▶ _Task instructions_
Go through the material underneath and show every line where the string "Leseprobe" occurs.

___

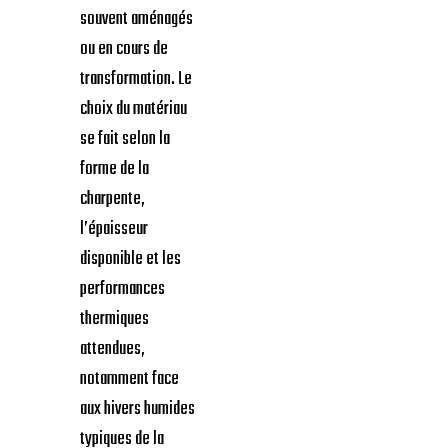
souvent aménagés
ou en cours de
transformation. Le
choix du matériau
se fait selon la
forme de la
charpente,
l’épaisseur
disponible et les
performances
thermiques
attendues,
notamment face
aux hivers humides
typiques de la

___

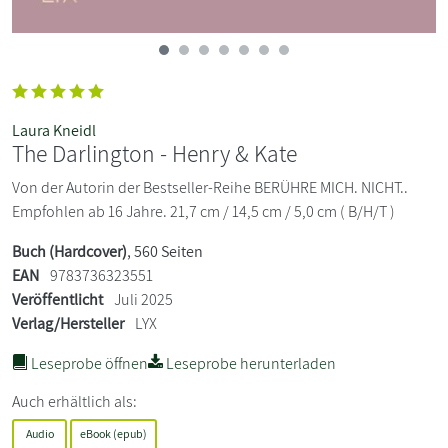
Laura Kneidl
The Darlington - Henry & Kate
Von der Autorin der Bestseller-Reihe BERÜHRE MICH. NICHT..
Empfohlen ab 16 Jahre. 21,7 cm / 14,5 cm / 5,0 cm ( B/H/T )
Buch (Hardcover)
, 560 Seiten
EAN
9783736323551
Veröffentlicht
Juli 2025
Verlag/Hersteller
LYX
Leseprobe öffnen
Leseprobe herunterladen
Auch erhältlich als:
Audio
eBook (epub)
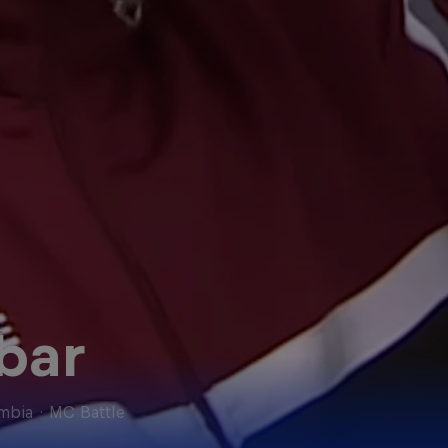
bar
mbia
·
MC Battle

___

▶ _Completed task_
Leseprobe öffnen
Leseprobe herunterladen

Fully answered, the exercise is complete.